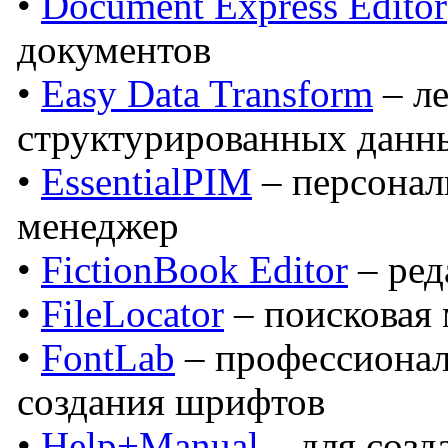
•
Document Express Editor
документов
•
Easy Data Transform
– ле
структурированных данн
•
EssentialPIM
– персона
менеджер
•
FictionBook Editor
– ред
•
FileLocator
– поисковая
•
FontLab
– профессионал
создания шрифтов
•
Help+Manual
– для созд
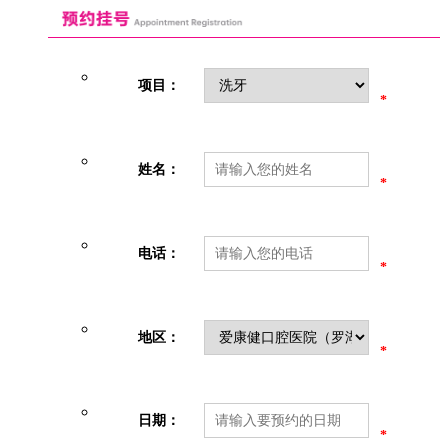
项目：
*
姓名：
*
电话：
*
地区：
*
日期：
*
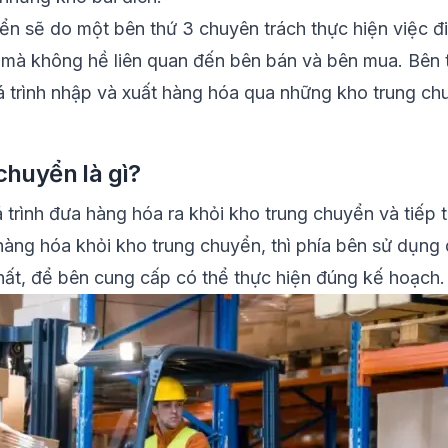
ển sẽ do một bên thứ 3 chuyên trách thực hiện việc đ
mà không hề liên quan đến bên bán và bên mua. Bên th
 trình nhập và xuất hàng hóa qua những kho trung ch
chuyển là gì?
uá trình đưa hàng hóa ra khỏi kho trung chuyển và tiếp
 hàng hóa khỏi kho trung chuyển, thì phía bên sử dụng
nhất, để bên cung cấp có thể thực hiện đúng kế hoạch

---

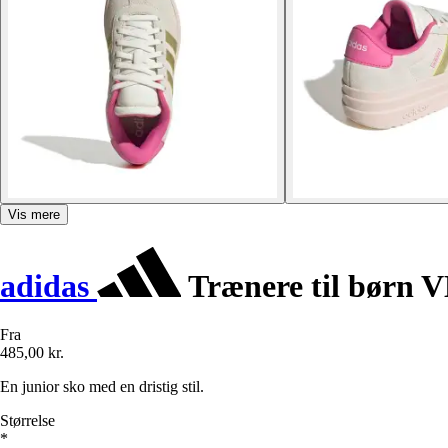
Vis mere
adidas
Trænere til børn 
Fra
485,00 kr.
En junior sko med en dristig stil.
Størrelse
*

* * *

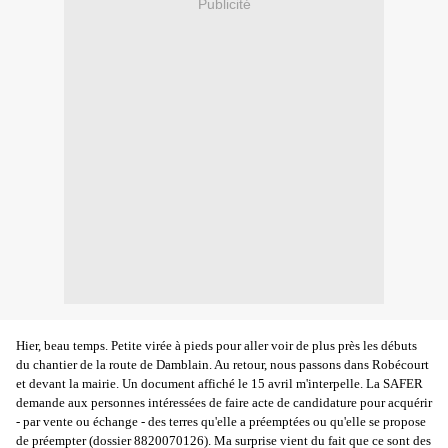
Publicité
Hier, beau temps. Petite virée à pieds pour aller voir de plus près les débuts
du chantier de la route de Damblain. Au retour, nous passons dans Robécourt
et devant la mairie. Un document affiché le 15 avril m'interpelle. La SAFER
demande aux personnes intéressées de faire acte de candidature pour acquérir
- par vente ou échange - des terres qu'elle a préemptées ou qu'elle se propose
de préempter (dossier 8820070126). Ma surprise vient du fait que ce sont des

§ What you are asked to do:
As the answer, set down only the lines from the data above between the one holding "- par vente" and the one holding "de préempter (dossier", inclusive, exactly as they read.

§ Result of this task:
- par vente ou échange - des terres qu'elle a préemptées ou qu'elle se propose
de préempter (dossier 8820070126). Ma surprise vient du fait que ce sont des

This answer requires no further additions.